In one embodiment, the target tag further comprises a function call tag; the label description also comprises a plurality of function identifications and calling relations among the function identifications; the processor, when executing the computer program, further performs the steps of: receiving version information uploaded by a plurality of terminals; the terminal acquires module version identifications corresponding to a plurality of function identifications in the label description respectively, and determines version information corresponding to module codes according to the calling relation among the function identifications; the version information comprises a dependency relationship among a plurality of module version identifications; each module is taken as an independent node, each independent node comprises at least one sub-node, each sub-node corresponds to one module version identification, and a dependency relationship among the module version identifications is used for constructing a version dependency monitoring graph for the directed edges; and pushing the version-dependent monitoring graph to a plurality of terminals.

In one embodiment, the processor, when executing the computer program, further performs the steps of: monitoring version updating dynamic state released by a terminal; the version updating dynamic carries version modification description information; determining an independent node dynamically corresponding to version updating in the version dependence monitoring graph, searching all directed edges connected with the independent node, and acquiring label description corresponding to the searched directed edges; comparing the obtained label description with the version modification description information to generate a directed edge modification strategy; and updating the version dependence monitoring graph according to the directed edge modification strategy, and pushing the updated version dependence monitoring graph to a plurality of terminals.

In one embodiment, the processor, when executing the computer program, further performs the steps of: distributing a monitoring graph identifier for the page jump monitoring graph; storing the page jump monitoring graph, and acquiring a storage address link corresponding to the page jump monitoring graph; associating the monitoring graph identifier with the storage address link; and generating a two-dimensional code according to the storage address link, and pushing the two-dimensional code to a plurality of terminals.

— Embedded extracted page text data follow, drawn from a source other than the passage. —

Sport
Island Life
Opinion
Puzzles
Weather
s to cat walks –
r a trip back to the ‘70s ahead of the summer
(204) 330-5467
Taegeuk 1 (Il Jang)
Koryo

In one embodiment, a computer-readable storage medium is provided, having a computer program stored thereon, which when executed by a processor, performs the steps of: receiving an entry operation of a module code, and detecting whether the entered module code contains a preset type of target statement or not according to the entry operation; if yes, generating a corresponding target label and label description according to the target statement, and adding the target label to the position of the target statement in the module code; when a compiling instruction is received, traversing the module code according to the compiling instruction, and extracting a target label; the target tag comprises a page jump tag; acquiring a label description corresponding to a page jump label; the label description comprises a plurality of page identifications and jump relations among the page identifications; sending the label description to a server, and enabling the server to construct a page jump monitoring graph of an application program corresponding to the module codes by taking the page identifications as nodes and taking jump relations among the page identifications as directed edges according to the received label descriptions corresponding to the module codes respectively; and receiving a page jump monitoring graph returned by the server.

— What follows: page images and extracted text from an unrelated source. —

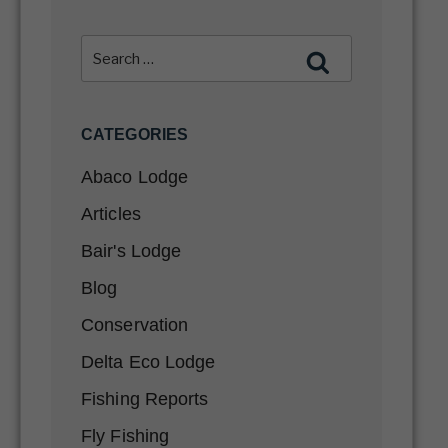
CATEGORIES
Abaco Lodge
Articles
Bair's Lodge
Blog
Conservation
Delta Eco Lodge
Fishing Reports
Fly Fishing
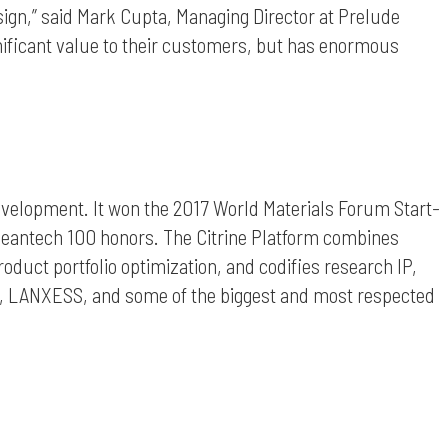
esign,” said Mark Cupta, Managing Director at Prelude
nificant value to their customers, but has enormous
evelopment. It won the 2017 World Materials Forum Start-
leantech 100 honors. The Citrine Platform combines
oduct portfolio optimization, and codifies research IP,
gy, LANXESS, and some of the biggest and most respected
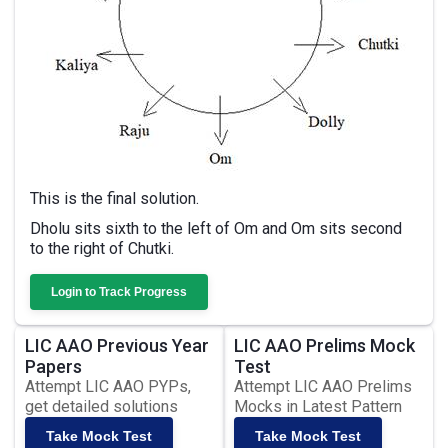
This is the final solution.
Dholu sits sixth to the left of Om and Om sits second
to the right of Chutki.
Login to Track Progress
LIC AAO Previous Year
LIC AAO Prelims Mock
Papers
Test
Attempt LIC AAO PYPs,
Attempt LIC AAO Prelims
get detailed solutions
Mocks in Latest Pattern
Take Mock Test
Take Mock Test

In one embodiment, the module code includes page code; the computer program when executed by the processor further realizes the steps of: receiving a design request for a target page, and displaying a design window according to the design request, wherein the design window comprises a page editing area and a plurality of thumbnail icons; capturing the dragging operation of the thumbnail icon, acquiring an element code corresponding to the dragged thumbnail icon, and generating a page element corresponding to the thumbnail icon based on the element code; adding the page elements to corresponding positions of the page editing area according to the dragging operation, and recording the adding sequence of the page elements; when a page saving instruction is received, acquiring a preset template code according to the page saving instruction, and respectively adding element codes corresponding to a plurality of page elements to the template code according to the adding sequence of the plurality of page elements in the page editing area to obtain a target page and corresponding page codes.

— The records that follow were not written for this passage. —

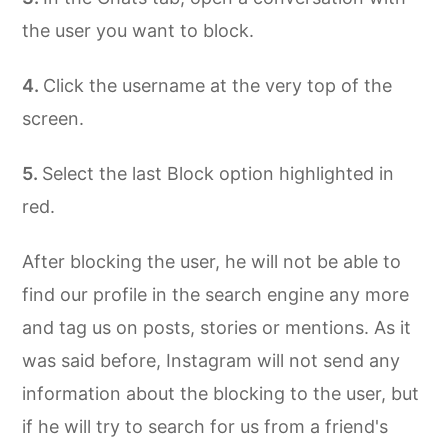
the user you want to block.
Click the username at the very top of the
screen.
Select the last Block option highlighted in
red.
After blocking the user, he will not be able to
find our profile in the search engine any more
and tag us on posts, stories or mentions. As it
was said before, Instagram will not send any
information about the blocking to the user, but
if he will try to search for us from a friend's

In one embodiment, the target tag further comprises a function call tag; the label description also comprises a plurality of function identifications and calling relations among the function identifications; the computer program when executed by the processor further realizes the steps of: acquiring a label description corresponding to the function calling label; acquiring module version identifications corresponding to a plurality of function identifications in the label description; determining version information corresponding to the module code according to the calling relationship among the function identifiers; sending the version information to a server, so that the server respectively corresponds to the version information according to the received module codes, wherein the version information comprises the dependency relationship among the module version identifications; each module is taken as an independent node, each independent node comprises at least one sub-node, each sub-node corresponds to one module version identification, and a dependency relationship between the module version identifications is used for constructing a version dependency monitoring graph of an application program corresponding to the module code for the directed edge; and receiving the version dependence monitoring graph returned by the server.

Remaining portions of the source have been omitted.